Problem to work on >> Wherever the word "Andrew" appears in a line of the records, copy that line.

Records >>
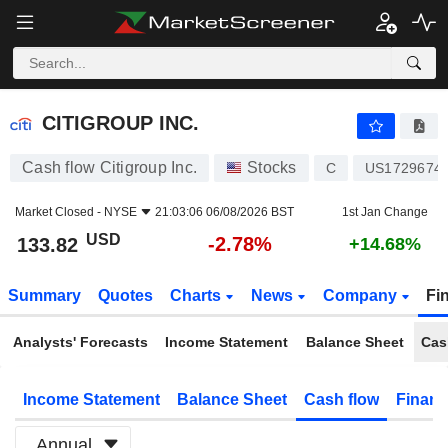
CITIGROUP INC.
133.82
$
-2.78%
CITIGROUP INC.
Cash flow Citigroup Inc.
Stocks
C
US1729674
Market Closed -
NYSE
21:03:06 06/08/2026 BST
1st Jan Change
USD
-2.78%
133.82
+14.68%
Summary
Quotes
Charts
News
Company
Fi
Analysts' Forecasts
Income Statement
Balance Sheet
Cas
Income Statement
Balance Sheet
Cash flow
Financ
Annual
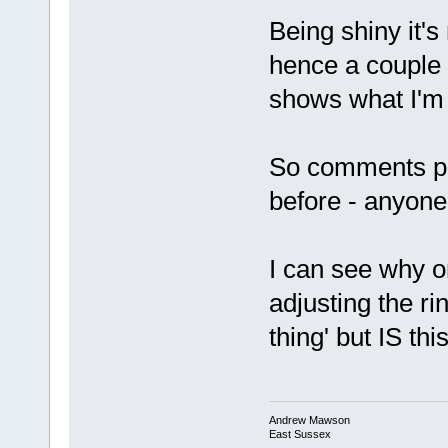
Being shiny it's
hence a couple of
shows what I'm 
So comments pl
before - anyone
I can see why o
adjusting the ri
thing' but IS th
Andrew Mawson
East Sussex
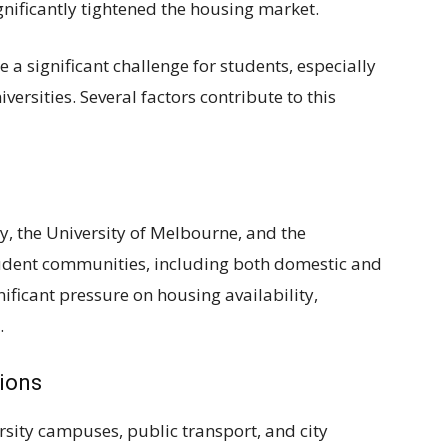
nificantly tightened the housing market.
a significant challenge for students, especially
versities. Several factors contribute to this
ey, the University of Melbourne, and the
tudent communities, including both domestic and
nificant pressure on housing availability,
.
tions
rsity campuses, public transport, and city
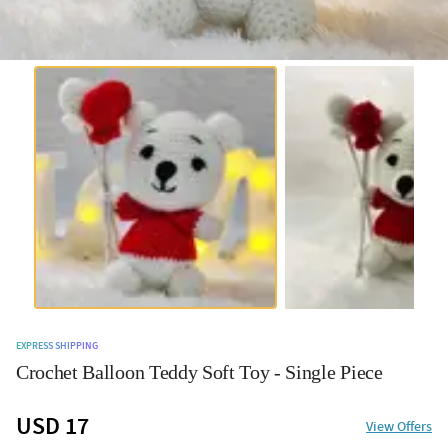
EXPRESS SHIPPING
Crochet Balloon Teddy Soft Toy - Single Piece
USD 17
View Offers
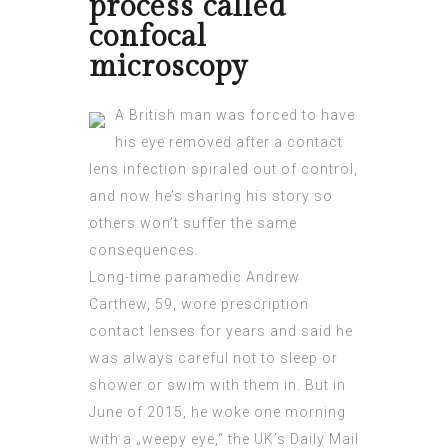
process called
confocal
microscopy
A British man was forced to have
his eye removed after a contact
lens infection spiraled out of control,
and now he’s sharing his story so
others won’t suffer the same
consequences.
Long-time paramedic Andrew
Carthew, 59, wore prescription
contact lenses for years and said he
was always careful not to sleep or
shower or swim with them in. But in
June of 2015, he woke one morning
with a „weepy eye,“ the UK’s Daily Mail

Task output >>
Andrew Mawson
Long-time paramedic Andrew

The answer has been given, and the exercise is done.